The essence of “ever closer union” is its direction.
There can be pauses along the way, but the process of integration can never be
allowed to go into reverse. With the exception of Brexit (and, arguably, an
earlier compromise stitched up after a massive row with Charles de Gaulle) it
never has. Once a “competence” has passed from the national to the EU level, it
isn’t handed back.
Gustavsson rightly notes that the EU’s climatism is
proving increasingly unpopular (“on paper, most voters did support the
idea of climate transition. But supporting an idea is different from
actually paying the price.”). That unpopularity will only increase as the
damage inflicted by the new deal increases. As for the new “green” jobs that
the transition was supposed to produce, they have mainly ended up in China.
Gustavsson:
China has ascended as a
dominating force in green industries like solar panels and — worse for the EU —
batteries and electric vehicles. Automobile exports are now dropping fast. From 2008 to 2023, over 2.3 million European manufacturing jobs were lost,
compared to “only” around 800,000 in the United States during that time
period.
So where does this end up? Gustavsson foresees a moment
that the EU’s leadership will be forced to admit that the bloc has gone down
the wrong path. I’m not so convinced. The political damage to “the project”

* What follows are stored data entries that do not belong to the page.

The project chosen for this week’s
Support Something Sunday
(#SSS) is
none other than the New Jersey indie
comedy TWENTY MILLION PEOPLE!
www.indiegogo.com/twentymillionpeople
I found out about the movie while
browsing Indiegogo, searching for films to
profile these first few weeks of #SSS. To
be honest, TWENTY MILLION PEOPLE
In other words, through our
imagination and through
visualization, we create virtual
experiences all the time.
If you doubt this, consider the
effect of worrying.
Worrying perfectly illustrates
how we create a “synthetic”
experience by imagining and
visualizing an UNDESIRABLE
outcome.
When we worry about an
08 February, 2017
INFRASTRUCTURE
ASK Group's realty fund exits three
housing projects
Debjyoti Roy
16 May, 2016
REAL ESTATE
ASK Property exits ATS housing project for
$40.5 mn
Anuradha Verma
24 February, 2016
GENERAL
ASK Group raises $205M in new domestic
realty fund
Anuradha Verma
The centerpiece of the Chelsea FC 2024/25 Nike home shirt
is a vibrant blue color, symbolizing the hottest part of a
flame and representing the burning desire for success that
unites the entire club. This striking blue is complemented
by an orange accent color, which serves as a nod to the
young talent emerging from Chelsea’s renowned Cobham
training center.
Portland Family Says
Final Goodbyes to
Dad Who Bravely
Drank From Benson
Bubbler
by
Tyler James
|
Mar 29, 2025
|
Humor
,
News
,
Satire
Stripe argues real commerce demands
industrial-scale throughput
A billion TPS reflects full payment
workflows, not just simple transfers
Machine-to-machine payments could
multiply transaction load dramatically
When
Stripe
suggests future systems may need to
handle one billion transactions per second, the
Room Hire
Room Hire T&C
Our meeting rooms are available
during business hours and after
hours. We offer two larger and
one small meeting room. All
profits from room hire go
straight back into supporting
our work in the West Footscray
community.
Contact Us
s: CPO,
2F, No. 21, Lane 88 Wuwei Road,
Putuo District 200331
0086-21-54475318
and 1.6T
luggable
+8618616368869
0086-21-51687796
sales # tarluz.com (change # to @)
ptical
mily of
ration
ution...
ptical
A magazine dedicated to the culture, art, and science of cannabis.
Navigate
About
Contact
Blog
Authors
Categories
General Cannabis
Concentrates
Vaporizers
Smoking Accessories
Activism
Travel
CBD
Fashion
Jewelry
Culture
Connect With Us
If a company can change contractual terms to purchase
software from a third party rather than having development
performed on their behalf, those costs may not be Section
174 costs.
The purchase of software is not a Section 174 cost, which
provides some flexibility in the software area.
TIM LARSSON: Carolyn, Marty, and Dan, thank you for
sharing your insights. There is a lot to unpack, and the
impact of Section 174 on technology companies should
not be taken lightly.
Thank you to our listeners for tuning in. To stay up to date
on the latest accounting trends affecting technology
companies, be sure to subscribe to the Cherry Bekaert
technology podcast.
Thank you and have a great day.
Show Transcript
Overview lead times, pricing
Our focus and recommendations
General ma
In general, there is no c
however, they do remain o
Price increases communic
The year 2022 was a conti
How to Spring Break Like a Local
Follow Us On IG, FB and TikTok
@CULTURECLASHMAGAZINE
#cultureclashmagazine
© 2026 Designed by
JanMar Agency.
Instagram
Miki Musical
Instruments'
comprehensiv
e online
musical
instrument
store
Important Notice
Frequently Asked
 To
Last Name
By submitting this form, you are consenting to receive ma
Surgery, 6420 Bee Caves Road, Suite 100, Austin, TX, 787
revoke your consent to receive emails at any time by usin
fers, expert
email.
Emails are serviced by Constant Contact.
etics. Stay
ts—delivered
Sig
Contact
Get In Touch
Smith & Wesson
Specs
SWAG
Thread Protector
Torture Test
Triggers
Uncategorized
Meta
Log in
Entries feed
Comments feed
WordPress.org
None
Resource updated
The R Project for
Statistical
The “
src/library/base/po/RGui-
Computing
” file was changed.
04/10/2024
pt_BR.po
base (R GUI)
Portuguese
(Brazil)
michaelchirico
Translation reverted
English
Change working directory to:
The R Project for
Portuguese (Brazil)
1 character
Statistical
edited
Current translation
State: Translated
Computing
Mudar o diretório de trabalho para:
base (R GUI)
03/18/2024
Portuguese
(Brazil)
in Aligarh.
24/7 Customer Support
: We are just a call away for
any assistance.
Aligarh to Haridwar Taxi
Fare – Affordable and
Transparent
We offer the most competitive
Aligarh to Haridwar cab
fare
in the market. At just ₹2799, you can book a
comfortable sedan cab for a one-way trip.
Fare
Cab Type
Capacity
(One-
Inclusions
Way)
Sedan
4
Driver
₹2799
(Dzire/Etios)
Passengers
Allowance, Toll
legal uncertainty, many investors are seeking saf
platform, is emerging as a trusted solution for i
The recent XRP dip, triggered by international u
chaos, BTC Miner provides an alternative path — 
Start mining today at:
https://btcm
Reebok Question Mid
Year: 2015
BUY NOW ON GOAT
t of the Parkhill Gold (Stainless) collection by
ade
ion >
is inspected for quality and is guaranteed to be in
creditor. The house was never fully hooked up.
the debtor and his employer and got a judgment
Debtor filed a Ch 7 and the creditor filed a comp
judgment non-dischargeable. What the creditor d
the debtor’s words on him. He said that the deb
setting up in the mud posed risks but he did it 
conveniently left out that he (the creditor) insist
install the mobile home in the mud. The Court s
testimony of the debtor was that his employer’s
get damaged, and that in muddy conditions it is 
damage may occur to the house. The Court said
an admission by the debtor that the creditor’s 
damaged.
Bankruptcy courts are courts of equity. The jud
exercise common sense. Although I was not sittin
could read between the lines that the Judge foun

that would ensue from such a confession could be enormous, a factor to which
Gustavsson alludes.
If I had to guess, Brussels will press on with the main
thrust of its climate policy while making further tactical adjustments along
the way. More important, I suspect that it will, as has been the case in other
areas (above all, perhaps when it comes to fiscal discipline), tacitly accept
far more backsliding than it will admit aloud.
Will that be enough to stave off a political and economic
crisis? Quite possibly not. And there is no guarantee that such a crisis will
be “beneficial” — at least as Brussels interprets that term.